TASK BRIEF
Pictures are to be dropped. Everything else in the listing gets copied exactly.

PROVIDED RECORDS
= = =
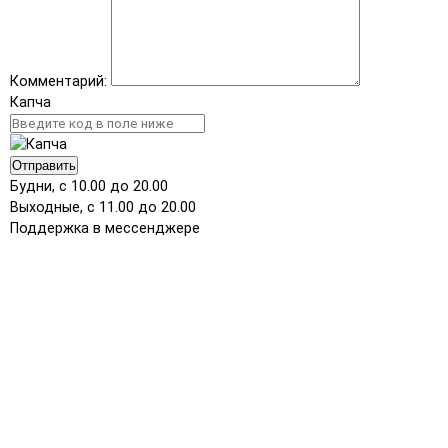
Комментарий:
Капча
Отправить
Будни, с 10.00 до 20.00
Выходные, с 11.00 до 20.00
Поддержка в мессенджере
= = =
RESULT OF THIS EXERCISE
Комментарий:
Капча
Отправить
Будни, с 10.00 до 20.00
Выходные, с 11.00 до 20.00
Поддержка в мессенджере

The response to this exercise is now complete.